Clarity, characters, conflict – in that order, please! Here’s why:

  • Without clarity, we don’t understand what’s going on
  • We need to know who your character/s are to want to get on board the journey
  • We need to know the conflict to understand what your character/s are up against.

EXTRA TIP FOR YOU: I’ve noted writers usually know WHO their character is, but it’s clarity and conflict where they generally fall down in loglines!

2) Using Questions

I’ve seen and heard a LOT of loglines over the years … And I can’t think of a time I’ve seen a question in a logline that’s been justified.

By questions, I mean when writers do something like this at the end of their logline:

Will Rachel get home alive?

Can they save the world and destroy the alien?

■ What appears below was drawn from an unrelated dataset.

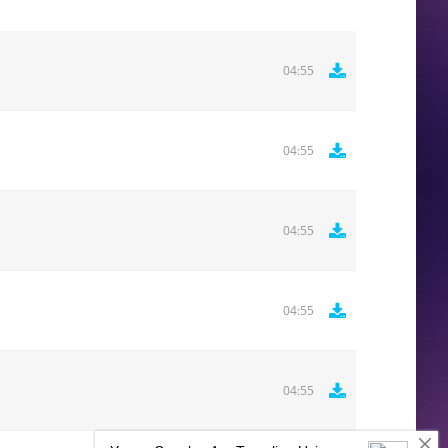
04:55
04:55
04:55
04:55
04:55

Will love triumph and Ben take Olivia back?

It’s not difficult to see why writers do this: they think it makes their stories seem more intriguing. BUT IT’S NOT. Here’s why: the answer is nearly always “YES … otherwise = no story”!

3) It’s too vague

Vagueness is a MAJOR pitch killer, because it communicates the following (unfairly or not) to your pitchee:

  • You don’t KNOW your story
  • You’re not passionate about your story
  • You don’t know your audience
  • You don’t know what you’re doing

Yikes! You don’t need to come across as any of those … So GET SPECIFIC.

4) It’s too long!

A good logline is 25-60 words long.

Not long at all, eh? There’s worse to come. Generally speaking, the more HIGH CONCEPT an idea, the shorter it should be. So in other words, if you’re writing a Hollywood blockbuster-type idea (high budget or not), your logline should be SHORT.

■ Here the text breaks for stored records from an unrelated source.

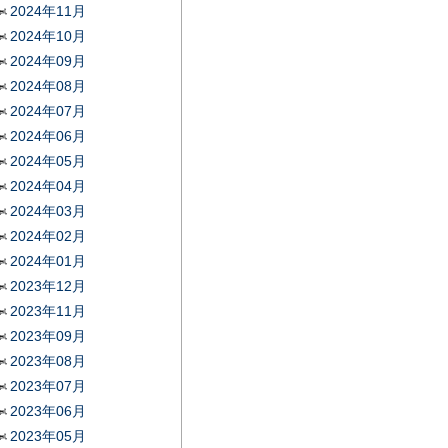
2024年11月
2024年10月
2024年09月
2024年08月
2024年07月
2024年06月
2024年05月
2024年04月
2024年03月
2024年02月
2024年01月
2023年12月
2023年11月
2023年09月
2023年08月
2023年07月
2023年06月
2023年05月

But the opposite of high concept is NOT “low concept”, but CHARACTER-LED. This means if you’re writing a drama, you can probably get away with a longer logline … BUT you’re not out of the woods yet: it will be a harder sell. Sorry! (Not sorry). MORE: Blue Valentine (2010): A Case Study On Drama Screenplay Loglines

5) Letting Cliché stand in for story

So, tell me: what’s the actual story here:

They have to confront past demons!

Then their lives are shattered!

They have to learn to love and live again!

This is the thing: these old phrases are STALE and TIRED – they’re in dozens and donzens of loglines and frankly I’m sick to death of them.

More importantly though, these phrases could actually refer to JUST ABOUT ANYTHING. Seriously. If you want your story to stand out? Again – you need to GET SPECIFIC, STAT.

Want MORE Logline Help?

No problem – B2W’s got you covered! Sign up for B2W’s new online mini course, Logline Hacks! This mini course is a comprehensive, step-by-step guide to creating your own logline or short pitch for your spec screenplay or unpublished novel, avoiding the common mistakes and pitfalls. Using tried and tested methods – or ‘logline hacks’ – this mini course will change how you view loglines and enable you to get to the heart of your story. ENROLL NOW.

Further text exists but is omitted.